Top soccer referees jailed

By Zou Le (Global Times)

08:56, February 17, 2012

Four of the country's top soccer referees were sent to jail Thursday as a campaign to clear up the game reached its climax, but analysts called for more legal support in order to revive the sport.

Soccer has been a source of disappointment for domestic fans due to the scandals and the national team's poor performances.

To clean up the game, authorities launched a crackdown in 2009, which resulted in a major reshuffle of top soccer officials.

The Intermediate People's Court of Dandong, Liaoning Province handed down a five and a half year prison term to Lu Jun, who officiated at the 2002 World Cup and the Sydney Olympic Games, for taking a total of 810,000 yuan ($128,540) in bribes and for fixing seven matches from 1999 to 2003.

Lu was arrested in 2010 amid a sweeping campaign to clean up corruption in Chinese soccer, which has resulted in the arrests of about 60 players, referees, club managers and senior officials, including Chinese Football Association (CFA) heads Nan Yong and Xie Yalong.

The other three referees, Huang Junjie, Zhou Weixin and Wan Daxue, were sentenced to seven years, three and a half years and six years in jail respectively.
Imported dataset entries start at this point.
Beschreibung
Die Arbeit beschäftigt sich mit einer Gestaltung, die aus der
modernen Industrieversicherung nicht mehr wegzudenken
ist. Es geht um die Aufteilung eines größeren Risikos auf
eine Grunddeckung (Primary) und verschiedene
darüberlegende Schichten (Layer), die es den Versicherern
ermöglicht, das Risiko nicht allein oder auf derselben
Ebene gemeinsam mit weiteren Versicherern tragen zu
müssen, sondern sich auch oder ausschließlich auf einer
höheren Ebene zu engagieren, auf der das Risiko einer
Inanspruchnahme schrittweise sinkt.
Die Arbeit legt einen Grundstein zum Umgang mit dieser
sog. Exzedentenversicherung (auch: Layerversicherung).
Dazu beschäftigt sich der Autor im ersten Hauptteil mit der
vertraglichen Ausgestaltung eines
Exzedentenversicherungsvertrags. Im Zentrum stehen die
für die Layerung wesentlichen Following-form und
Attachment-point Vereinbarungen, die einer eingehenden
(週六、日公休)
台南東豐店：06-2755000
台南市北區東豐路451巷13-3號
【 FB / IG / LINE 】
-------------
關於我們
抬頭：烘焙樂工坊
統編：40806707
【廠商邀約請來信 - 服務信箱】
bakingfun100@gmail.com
Huang was found guilty of taking 1,480,000 yuan and 100,000 Hong Kong dollars ($12,894) in 21 cases. Zhou once asked Huang to help him in football gambling by fixing two international friendlies.

Along with the referees, LÜ Feng, the former general manager of the Super League, a company financed by China's soccer administration and clubs to run the top-flight domestic competition, was sentenced to six and a half years for bribery.
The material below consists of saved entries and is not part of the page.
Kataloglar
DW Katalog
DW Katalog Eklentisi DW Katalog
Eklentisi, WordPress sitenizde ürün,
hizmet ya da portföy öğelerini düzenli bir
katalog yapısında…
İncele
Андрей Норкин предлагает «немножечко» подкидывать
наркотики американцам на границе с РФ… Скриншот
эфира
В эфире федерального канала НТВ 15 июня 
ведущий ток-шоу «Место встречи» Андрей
"Thursday's verdict not only sends a strong warning to other referees, but also sets a penalty standard for future violations," said Yan Qiang, a senior soccer journalist with Titan Sports, a popular sports newspaper in China.

"Referees are supposed to represent the spirit of justice and fair play, but the actions of the convicted severely tarnished the image of this profession," Yan said.